Business aviation broadband connectivity services provider Gogo released financial results for the second quarter ended June 30, 2024 reporting mixed results with record service revenue offset by declining equipment sales and a significant drop in net income.

Total revenue for the quarter came in at $102.1m, slightly down from the previous quarter but still representing a 4% increase in service revenue year-over-year.

Key revenue highlight for Gogo in the second quarter was the growth of its AVANCE product line, which now accounts for approximately 60% of total aircraft online (AOL). The company also reported a record average monthly revenue per aircraft online (ARPU) of $3,468.

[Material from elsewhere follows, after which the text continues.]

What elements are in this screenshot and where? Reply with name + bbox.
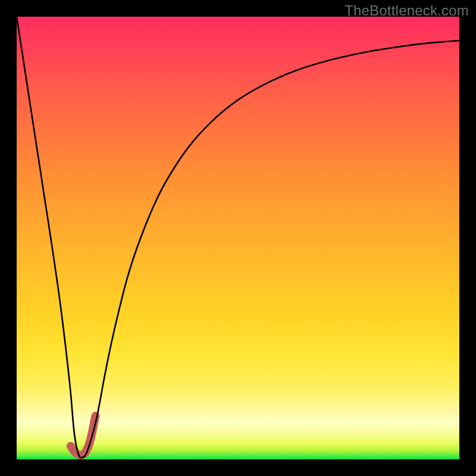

However, the company’s bottom line was impacted by a $11m after-tax unrealised loss on a convertible note investment, resulting in a net income of just $0.8m for the quarter. This compares to $89.8m in the same period last year. Adjusted EBITDA also declined by 31% year-over-year to $30.4m.

“Our second quarter results highlighted record service revenue and strong free cash flow of nearly $25m,” said Jessi Betjemann, executive vice president and CFO at Gogo.

The company is gearing up for the launch of several new products, including Gogo Galileo HDX in the fourth quarter of 2024 and Galileo FDX and Gogo 5G in 2025. The company expects these products to significantly expand its addressable market and drive future growth.

“Channel excitement and momentum continues to build ahead of our expected launches of Gogo Galileo HDX in the fourth quarter of 2024, and Galileo FDX and Gogo 5G in 2025,” said Oakleigh Thorne, Chairman and CEO. “These products will expand our global total addressable market by 60%, provide a step-change improvement in performance for our customers, and reignite Gogo’s growth trajectory.”

Gogo also provided updated financial guidance for 2024, including a slight reduction in revenue expectations but reaffirming its adjusted EBITDA and free cash flow targets. The company is targeting approximately $150m in free cash flow in 2025, driven by the launch of new products and reduced strategic investments.

Overall, Gogo’s second quarter results were a mixed bag, with strong top-line growth offset by challenges on the bottom line.